JAKARTA, TOVMEDIA.CO.ID – Perserikatan Bangsa-Bangsa (PBB) melalui United Nations Resident Coordinator in Indonesia, memberikan apresiasi kepada Otoritas Jasa Keuangan (OJK). Apresiasi itu merupakan penghargaan atas kepemimpinannya dalam memperkuat Indonesia Anti-Scam Centre (IASC) guna menghadapi meningkatnya ancaman penipuan digital.
Apresiasi tersebut disampaikan UN Resident Coordinator in Indonesia Gita Sabharwal, saat menghadiri seminar Strengthening Defenses Against Scams: Addressing AML Vulnerabilities and Compliance in Digital Finance and Virtual Assets yang digelar OJK di Jakarta, Senin (6/7/2026).
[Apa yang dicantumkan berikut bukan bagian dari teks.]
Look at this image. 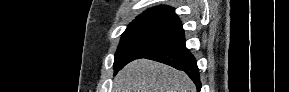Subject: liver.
<instances>
[{
	"label": "liver",
	"instance_id": "6515ba94",
	"mask_svg": "<svg viewBox=\"0 0 289 92\" xmlns=\"http://www.w3.org/2000/svg\"><path fill=\"white\" fill-rule=\"evenodd\" d=\"M195 91L193 82L184 72L147 59L127 64L114 81V92Z\"/></svg>",
	"mask_w": 289,
	"mask_h": 92
}]
</instances>
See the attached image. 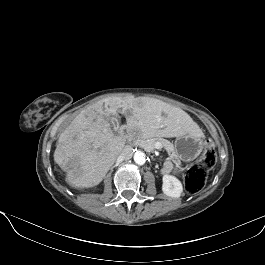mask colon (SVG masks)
<instances>
[{
  "instance_id": "1",
  "label": "colon",
  "mask_w": 265,
  "mask_h": 265,
  "mask_svg": "<svg viewBox=\"0 0 265 265\" xmlns=\"http://www.w3.org/2000/svg\"><path fill=\"white\" fill-rule=\"evenodd\" d=\"M216 164V153L212 142L206 143L205 151L200 161L192 165L185 174V187L190 194H197L205 186L208 172Z\"/></svg>"
}]
</instances>
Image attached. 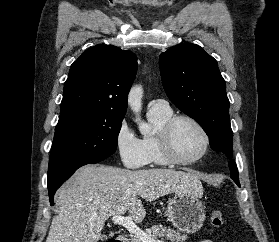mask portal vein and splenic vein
Segmentation results:
<instances>
[{
	"label": "portal vein and splenic vein",
	"mask_w": 279,
	"mask_h": 242,
	"mask_svg": "<svg viewBox=\"0 0 279 242\" xmlns=\"http://www.w3.org/2000/svg\"><path fill=\"white\" fill-rule=\"evenodd\" d=\"M112 222L116 225H122L125 227L130 233L134 234L135 237H138L141 242H161L149 237L145 231H143L133 222L131 216L124 217L122 215H113Z\"/></svg>",
	"instance_id": "portal-vein-and-splenic-vein-1"
}]
</instances>
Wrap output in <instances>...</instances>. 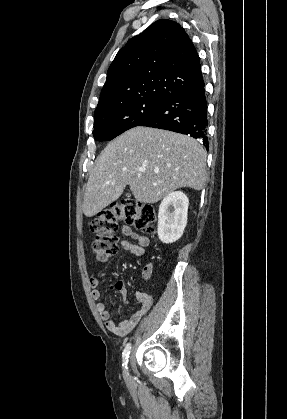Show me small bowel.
Masks as SVG:
<instances>
[{"label":"small bowel","mask_w":287,"mask_h":419,"mask_svg":"<svg viewBox=\"0 0 287 419\" xmlns=\"http://www.w3.org/2000/svg\"><path fill=\"white\" fill-rule=\"evenodd\" d=\"M121 232L124 236L132 238L137 241V243H131L128 240H121L120 246L123 250L130 252L136 257H141L144 254L145 247L149 244V239L144 236L136 233L133 231L130 227L124 226L121 229ZM151 275L150 268L145 269L143 276L144 279L147 280ZM103 276V274H102ZM100 282V278L96 275H92L89 279L90 286L92 287V297L95 300H98L100 298V291L98 290V285ZM111 288L119 292L124 299L127 301V290H126V284L124 281L120 280L115 282L111 285ZM134 298L139 301L140 306L138 309L129 316L126 320L116 323L113 321L110 317V312L107 310L105 304L103 302H97L96 303V309L100 315V318L104 321L106 328L116 334V335H125L129 333L140 321V319L146 314V312L149 310L152 304V298L151 296L144 292V291H135L134 292Z\"/></svg>","instance_id":"obj_1"}]
</instances>
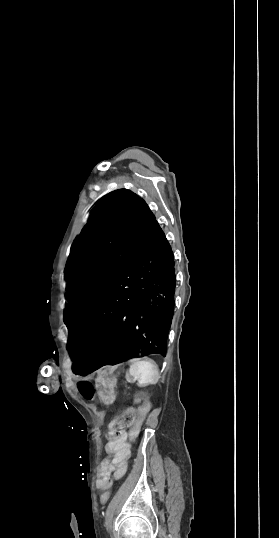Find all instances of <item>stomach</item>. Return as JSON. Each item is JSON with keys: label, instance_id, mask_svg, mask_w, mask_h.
Masks as SVG:
<instances>
[{"label": "stomach", "instance_id": "stomach-1", "mask_svg": "<svg viewBox=\"0 0 279 538\" xmlns=\"http://www.w3.org/2000/svg\"><path fill=\"white\" fill-rule=\"evenodd\" d=\"M101 376L105 379H101L98 382V393L100 395L101 401L105 405L111 406L117 399L116 386L111 382L112 379V369L110 367H103L101 369Z\"/></svg>", "mask_w": 279, "mask_h": 538}]
</instances>
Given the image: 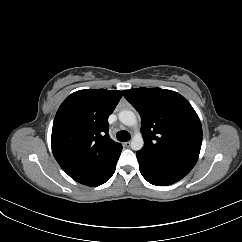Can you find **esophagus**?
Segmentation results:
<instances>
[{"label":"esophagus","mask_w":242,"mask_h":242,"mask_svg":"<svg viewBox=\"0 0 242 242\" xmlns=\"http://www.w3.org/2000/svg\"><path fill=\"white\" fill-rule=\"evenodd\" d=\"M130 145H131L130 141H127V142L124 143V146L127 147V148L130 147Z\"/></svg>","instance_id":"obj_1"}]
</instances>
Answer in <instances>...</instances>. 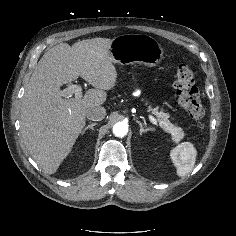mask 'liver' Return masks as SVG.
<instances>
[{"instance_id":"6515ba94","label":"liver","mask_w":236,"mask_h":236,"mask_svg":"<svg viewBox=\"0 0 236 236\" xmlns=\"http://www.w3.org/2000/svg\"><path fill=\"white\" fill-rule=\"evenodd\" d=\"M112 40L93 38L71 47L60 43L42 56L26 87L20 110L24 144L48 174L56 173L85 126L87 111L106 101L116 85ZM83 78L94 89L83 98H64L61 86Z\"/></svg>"}]
</instances>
Gita menilai, penipuan digital tidak hanya menimbulkan kerugian finansial, tetapi juga mengikis kepercayaan masyarakat terhadap layanan keuangan digital yang menjadi fondasi penting bagi inklusi keuangan.
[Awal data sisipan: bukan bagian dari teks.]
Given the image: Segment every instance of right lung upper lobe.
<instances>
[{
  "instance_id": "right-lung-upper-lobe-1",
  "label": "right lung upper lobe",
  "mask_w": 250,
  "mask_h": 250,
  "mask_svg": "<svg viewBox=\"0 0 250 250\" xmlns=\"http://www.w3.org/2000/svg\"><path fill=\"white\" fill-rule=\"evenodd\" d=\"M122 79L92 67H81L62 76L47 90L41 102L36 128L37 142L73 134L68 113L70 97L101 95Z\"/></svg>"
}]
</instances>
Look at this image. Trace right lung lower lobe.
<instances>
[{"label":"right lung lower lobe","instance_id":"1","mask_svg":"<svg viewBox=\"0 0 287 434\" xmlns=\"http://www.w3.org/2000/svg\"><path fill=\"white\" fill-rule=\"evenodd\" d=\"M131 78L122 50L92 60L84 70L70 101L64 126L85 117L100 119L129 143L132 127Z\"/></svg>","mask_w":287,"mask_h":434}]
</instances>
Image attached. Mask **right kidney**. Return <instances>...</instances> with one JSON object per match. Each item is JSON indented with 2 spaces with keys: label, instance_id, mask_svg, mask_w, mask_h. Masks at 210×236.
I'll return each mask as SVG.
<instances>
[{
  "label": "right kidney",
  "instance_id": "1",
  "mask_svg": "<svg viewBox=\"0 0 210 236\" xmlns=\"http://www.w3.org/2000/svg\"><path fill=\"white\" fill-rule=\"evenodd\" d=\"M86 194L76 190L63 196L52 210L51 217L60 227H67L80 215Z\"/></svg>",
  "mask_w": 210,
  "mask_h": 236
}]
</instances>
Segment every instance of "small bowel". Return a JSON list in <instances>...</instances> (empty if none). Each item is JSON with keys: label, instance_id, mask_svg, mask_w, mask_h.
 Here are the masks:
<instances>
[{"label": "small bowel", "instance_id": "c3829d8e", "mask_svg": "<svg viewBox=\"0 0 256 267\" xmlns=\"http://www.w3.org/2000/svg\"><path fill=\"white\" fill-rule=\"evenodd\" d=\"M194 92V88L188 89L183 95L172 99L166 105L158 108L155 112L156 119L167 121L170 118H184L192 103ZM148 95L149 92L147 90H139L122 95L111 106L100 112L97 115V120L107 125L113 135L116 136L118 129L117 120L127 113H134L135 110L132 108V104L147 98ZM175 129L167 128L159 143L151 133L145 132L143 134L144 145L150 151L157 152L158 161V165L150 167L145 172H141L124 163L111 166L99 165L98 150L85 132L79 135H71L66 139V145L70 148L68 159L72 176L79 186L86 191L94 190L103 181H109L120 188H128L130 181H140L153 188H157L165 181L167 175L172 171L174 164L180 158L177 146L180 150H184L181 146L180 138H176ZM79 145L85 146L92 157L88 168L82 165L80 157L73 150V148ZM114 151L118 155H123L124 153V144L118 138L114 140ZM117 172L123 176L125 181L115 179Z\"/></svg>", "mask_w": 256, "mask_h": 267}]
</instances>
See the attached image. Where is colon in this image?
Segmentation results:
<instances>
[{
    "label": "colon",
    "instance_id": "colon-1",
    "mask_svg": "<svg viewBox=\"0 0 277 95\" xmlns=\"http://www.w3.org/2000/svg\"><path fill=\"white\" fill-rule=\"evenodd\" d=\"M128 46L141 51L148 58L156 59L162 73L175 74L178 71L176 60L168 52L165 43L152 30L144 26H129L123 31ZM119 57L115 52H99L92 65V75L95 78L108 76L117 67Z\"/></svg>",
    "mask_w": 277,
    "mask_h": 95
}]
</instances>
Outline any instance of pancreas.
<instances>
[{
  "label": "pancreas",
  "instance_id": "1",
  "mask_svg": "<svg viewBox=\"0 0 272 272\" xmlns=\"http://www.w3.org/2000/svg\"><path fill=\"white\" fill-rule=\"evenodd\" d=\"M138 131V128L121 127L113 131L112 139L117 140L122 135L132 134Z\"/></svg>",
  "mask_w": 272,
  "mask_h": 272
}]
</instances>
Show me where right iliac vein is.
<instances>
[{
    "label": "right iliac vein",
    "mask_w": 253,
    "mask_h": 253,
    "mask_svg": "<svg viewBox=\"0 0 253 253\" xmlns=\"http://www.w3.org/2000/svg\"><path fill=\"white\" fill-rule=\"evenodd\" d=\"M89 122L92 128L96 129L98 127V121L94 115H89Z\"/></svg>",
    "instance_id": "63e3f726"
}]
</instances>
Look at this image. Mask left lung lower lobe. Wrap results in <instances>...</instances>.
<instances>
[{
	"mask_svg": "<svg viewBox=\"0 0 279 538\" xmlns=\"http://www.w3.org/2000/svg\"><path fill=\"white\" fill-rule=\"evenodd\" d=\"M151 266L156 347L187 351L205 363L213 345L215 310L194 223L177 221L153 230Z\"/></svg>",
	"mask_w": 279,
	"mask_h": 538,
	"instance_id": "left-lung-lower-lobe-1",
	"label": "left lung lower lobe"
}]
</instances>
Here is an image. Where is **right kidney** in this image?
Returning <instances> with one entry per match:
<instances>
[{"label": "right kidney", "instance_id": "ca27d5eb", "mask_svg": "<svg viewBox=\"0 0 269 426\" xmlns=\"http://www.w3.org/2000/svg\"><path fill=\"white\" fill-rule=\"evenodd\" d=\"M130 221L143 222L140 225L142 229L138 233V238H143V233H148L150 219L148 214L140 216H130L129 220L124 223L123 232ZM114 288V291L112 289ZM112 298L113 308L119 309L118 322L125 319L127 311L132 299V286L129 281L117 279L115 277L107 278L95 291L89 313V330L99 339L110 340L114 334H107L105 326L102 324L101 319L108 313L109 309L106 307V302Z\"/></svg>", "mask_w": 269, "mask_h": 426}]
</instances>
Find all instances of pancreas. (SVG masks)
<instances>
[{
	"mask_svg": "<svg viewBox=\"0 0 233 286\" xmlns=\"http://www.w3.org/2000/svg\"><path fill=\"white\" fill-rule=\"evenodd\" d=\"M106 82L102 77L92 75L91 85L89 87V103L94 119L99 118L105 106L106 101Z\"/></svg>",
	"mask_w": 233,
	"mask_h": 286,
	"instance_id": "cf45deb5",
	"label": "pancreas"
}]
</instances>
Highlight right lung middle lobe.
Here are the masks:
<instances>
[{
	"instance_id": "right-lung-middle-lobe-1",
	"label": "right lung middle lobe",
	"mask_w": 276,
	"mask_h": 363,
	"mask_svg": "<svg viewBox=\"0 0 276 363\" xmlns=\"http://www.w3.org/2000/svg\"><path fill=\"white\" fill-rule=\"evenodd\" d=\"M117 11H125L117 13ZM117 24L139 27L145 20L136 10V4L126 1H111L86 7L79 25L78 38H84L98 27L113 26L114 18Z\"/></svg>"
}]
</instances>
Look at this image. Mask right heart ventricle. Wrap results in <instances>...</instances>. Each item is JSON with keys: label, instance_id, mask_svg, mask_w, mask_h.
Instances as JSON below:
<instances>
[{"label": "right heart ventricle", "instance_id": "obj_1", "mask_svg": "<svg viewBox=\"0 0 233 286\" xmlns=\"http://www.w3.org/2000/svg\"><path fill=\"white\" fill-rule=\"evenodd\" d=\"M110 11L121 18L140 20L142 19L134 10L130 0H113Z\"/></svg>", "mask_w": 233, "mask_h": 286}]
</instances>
“Di luar kerugian finansial yang langsung dirasakan. Setiap penipuan yang berhasil terjadi mengikis kepercayaan terhadap layanan keuangan digital. Bahkan melemahkan kepercayaan yang menjadi fondasi inklusi keuangan,” katanya.
Menurut Gita, transformasi digital di Indonesia membuka peluang besar bagi inovasi dan pertumbuhan ekonomi. Namun, manfaat tersebut hanya dapat terwujud apabila masyarakat memiliki kepercayaan terhadap sistem keuangan yang mereka gunakan.
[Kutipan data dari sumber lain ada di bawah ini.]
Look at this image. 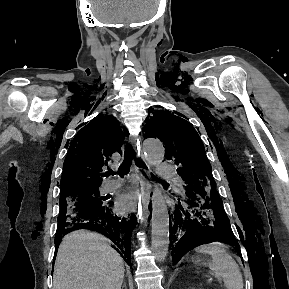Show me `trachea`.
Instances as JSON below:
<instances>
[{
    "label": "trachea",
    "instance_id": "obj_1",
    "mask_svg": "<svg viewBox=\"0 0 289 289\" xmlns=\"http://www.w3.org/2000/svg\"><path fill=\"white\" fill-rule=\"evenodd\" d=\"M135 160L136 164L141 167L142 169H147L146 165L142 163L138 158H136V153L133 150L132 146L130 144L126 145L125 152H124V160L120 167L118 168L117 174H119L120 177H123L124 175L129 173L130 166L132 164V160ZM143 174L146 176L145 172L142 170ZM115 174L114 171L108 170L104 175L109 176ZM152 178L157 179L153 174H151Z\"/></svg>",
    "mask_w": 289,
    "mask_h": 289
}]
</instances>
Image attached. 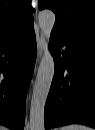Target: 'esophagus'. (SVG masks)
<instances>
[{"mask_svg":"<svg viewBox=\"0 0 95 130\" xmlns=\"http://www.w3.org/2000/svg\"><path fill=\"white\" fill-rule=\"evenodd\" d=\"M47 43L43 34L38 38V62L40 61L43 53L46 51Z\"/></svg>","mask_w":95,"mask_h":130,"instance_id":"34e87169","label":"esophagus"}]
</instances>
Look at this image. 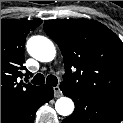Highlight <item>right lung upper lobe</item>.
<instances>
[{
    "label": "right lung upper lobe",
    "mask_w": 123,
    "mask_h": 123,
    "mask_svg": "<svg viewBox=\"0 0 123 123\" xmlns=\"http://www.w3.org/2000/svg\"><path fill=\"white\" fill-rule=\"evenodd\" d=\"M40 23L1 19V113L26 103L41 89L18 81L23 75L28 77L27 72H22L26 70L23 66L25 39Z\"/></svg>",
    "instance_id": "obj_1"
}]
</instances>
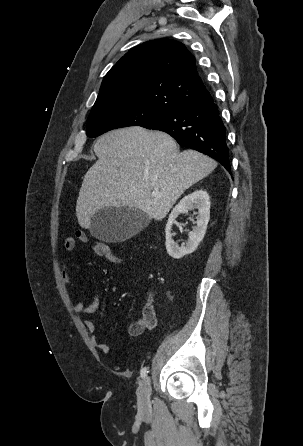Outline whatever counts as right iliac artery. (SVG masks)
Returning <instances> with one entry per match:
<instances>
[{
    "mask_svg": "<svg viewBox=\"0 0 303 446\" xmlns=\"http://www.w3.org/2000/svg\"><path fill=\"white\" fill-rule=\"evenodd\" d=\"M148 370L146 367L142 368L141 370V377L145 378L147 376Z\"/></svg>",
    "mask_w": 303,
    "mask_h": 446,
    "instance_id": "obj_1",
    "label": "right iliac artery"
}]
</instances>
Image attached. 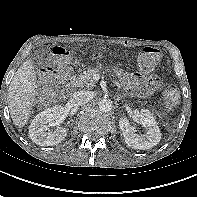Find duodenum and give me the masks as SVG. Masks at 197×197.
Masks as SVG:
<instances>
[{
  "mask_svg": "<svg viewBox=\"0 0 197 197\" xmlns=\"http://www.w3.org/2000/svg\"><path fill=\"white\" fill-rule=\"evenodd\" d=\"M67 92L69 93V92H71V90H72V85H69L68 87H67Z\"/></svg>",
  "mask_w": 197,
  "mask_h": 197,
  "instance_id": "1",
  "label": "duodenum"
}]
</instances>
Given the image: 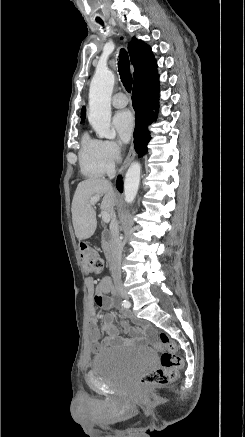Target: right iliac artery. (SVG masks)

Ia juga menegaskan, kemitraan antara UNODC dan OJK sangat strategis karena memungkinkan berbagai lembaga internasional memberikan dukungan berupa kebijakan, bantuan teknis, serta pengalaman global dalam memperkuat pertahanan terhadap kejahatan penipuan.
Sementara itu, Resident Advisor United States Bureau of International Narcotics and Law Enforcement Affairs, Justin Brown, menilai, penanganan scam tidak lagi hanya menjadi tanggung jawab aparat penegak hukum. Tetapi juga membutuhkan kolaborasi erat antara regulator, industri jasa keuangan, dan sektor swasta.
Menurutnya, jaringan pelaku kejahatan yang beroperasi lintas negara hanya dapat dihadapi melalui kerja sama internasional yang kuat serta koordinasi antarlembaga.
Dialog Tingkat Tinggi
Seminar tersebut juga menghadirkan dialog tingkat tinggi yang melibatkan UNODC, Singapore Police Force, Bank Indonesia, Indonesia Anti-Scam Centre, OJK, dan pelaku industri perbankan.
Forum itu membahas penguatan customer due diligence, pemantauan transaksi, pengawasan merchant dan sub-merchant, serta pemanfaatan teknologi untuk mendeteksi pola transaksi yang terindikasi penipuan.
Melalui forum tersebut, para pemangku kepentingan memperkuat komitmen membangun ekosistem anti-scam yang lebih tangguh melalui kemitraan pemerintah dan sektor swasta. OJK meyakini kolaborasi nasional maupun internasional menjadi faktor penting dalam menjaga keamanan ekosistem keuangan digital dan integritas sistem keuangan Indonesia.